- _Exercise description_:
Write out the records that appear below, verbatim and complete, but without pictures.

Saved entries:

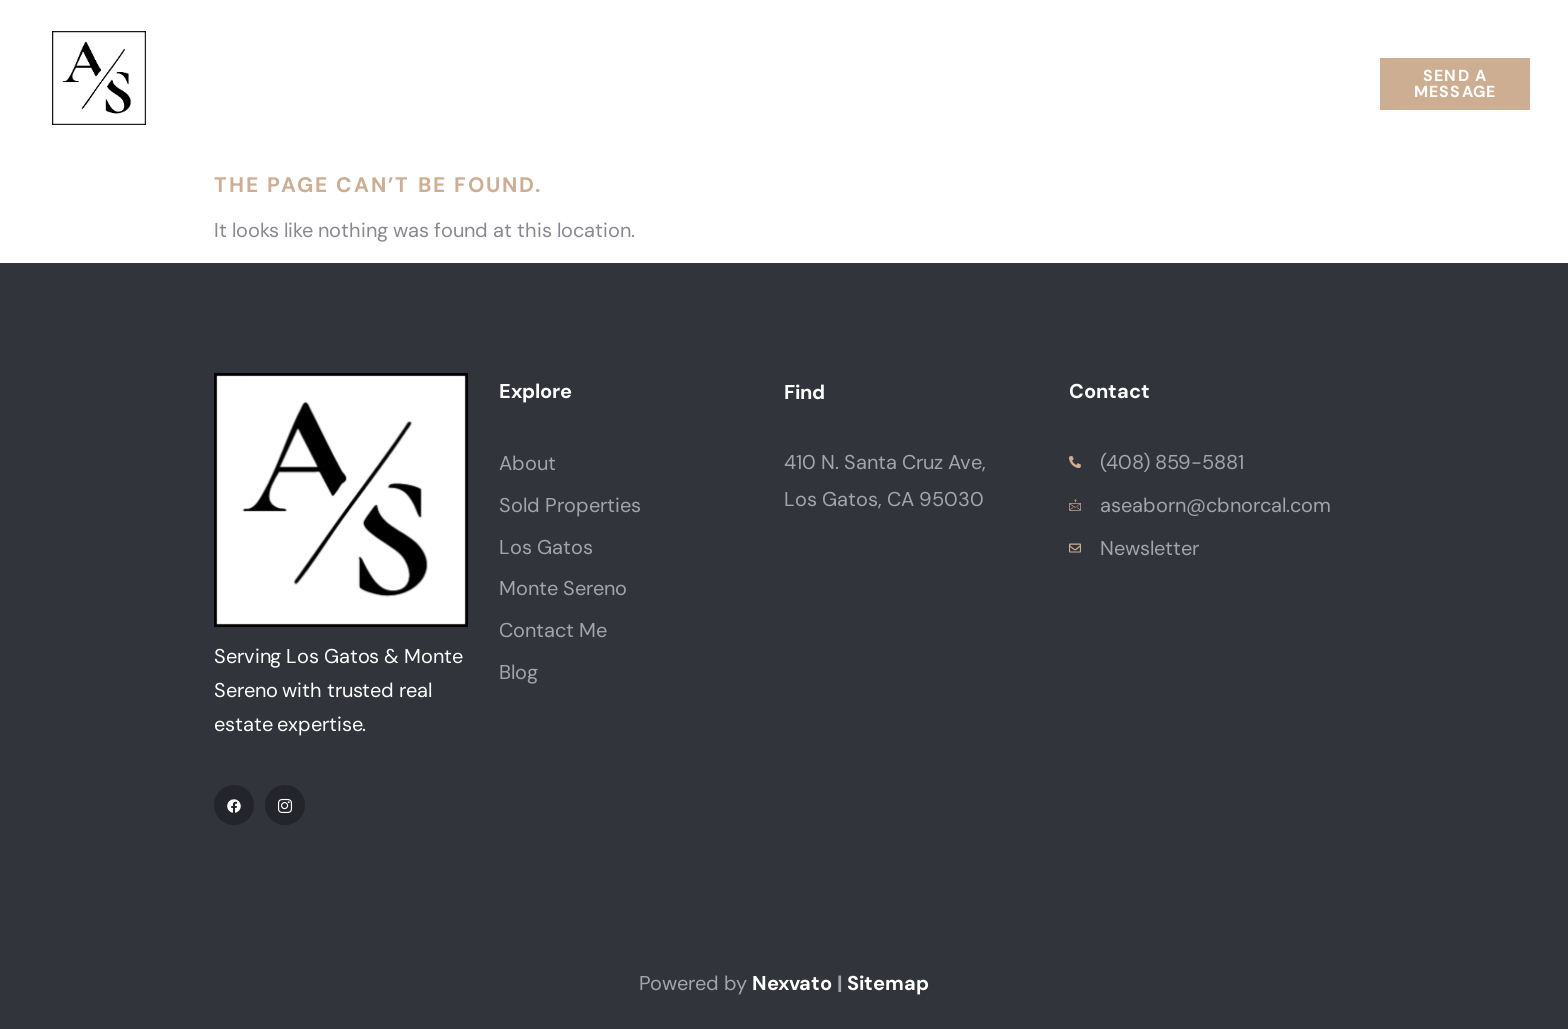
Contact (1165, 82)
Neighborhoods (796, 82)
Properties (589, 82)
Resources (1003, 82)
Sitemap (888, 983)
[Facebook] (234, 805)
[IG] (285, 805)
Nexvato (792, 983)
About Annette (397, 82)
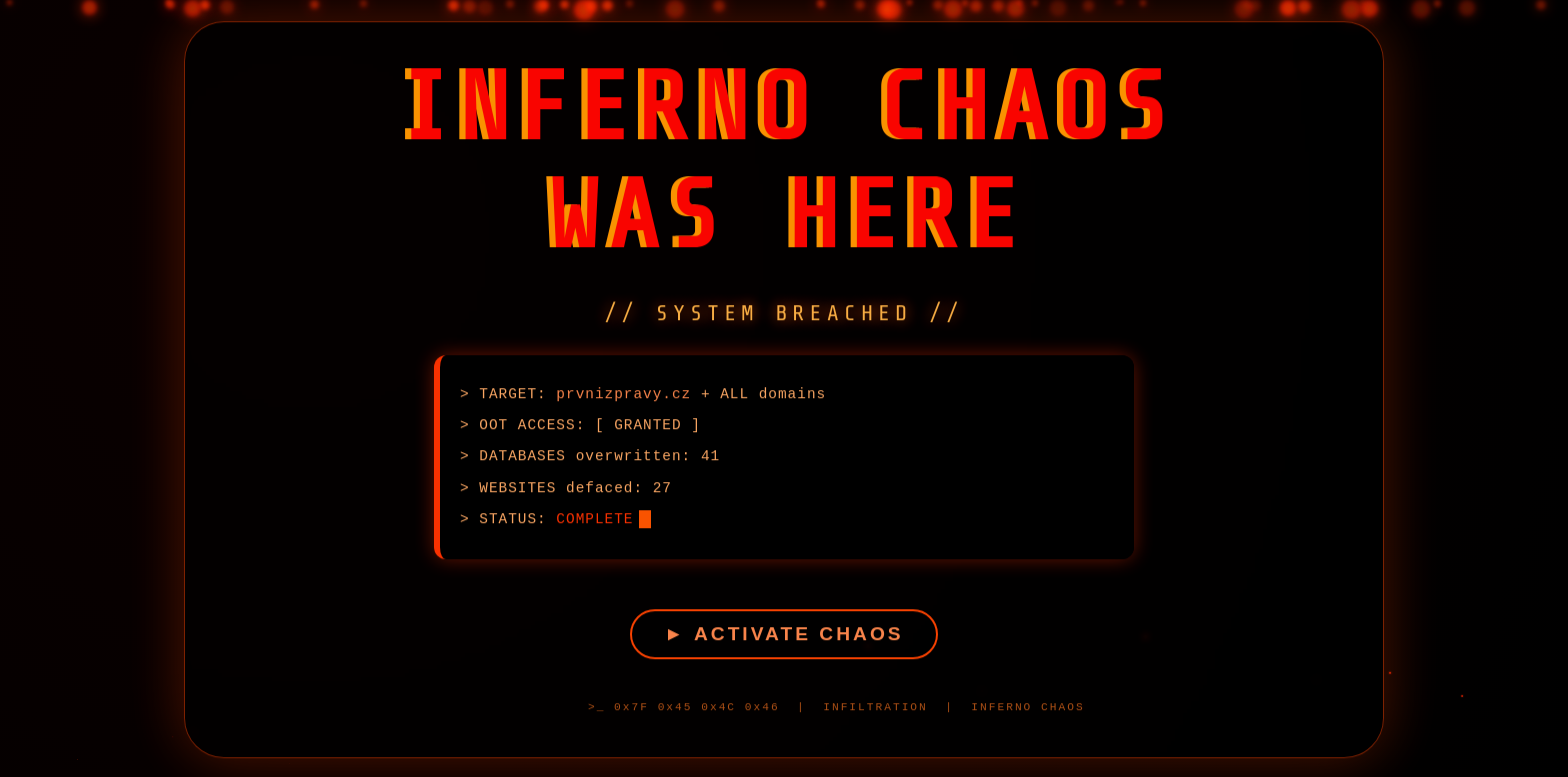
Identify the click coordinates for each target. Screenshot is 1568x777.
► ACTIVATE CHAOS (783, 637)
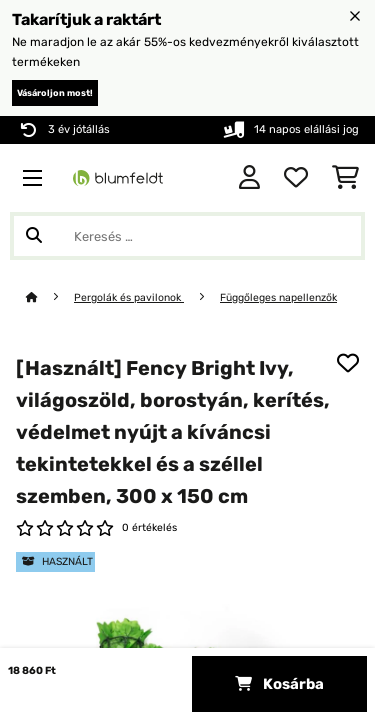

- _Output for this task_:
Contact (1165, 82)
Neighborhoods (796, 82)
Properties (589, 82)
Resources (1003, 82)
Sitemap (888, 983)
[Facebook] (234, 805)
[IG] (285, 805)
Nexvato (792, 983)
About Annette (397, 82)
Identify the click coordinates for each target. Screenshot is 1568x777.
► ACTIVATE CHAOS (783, 637)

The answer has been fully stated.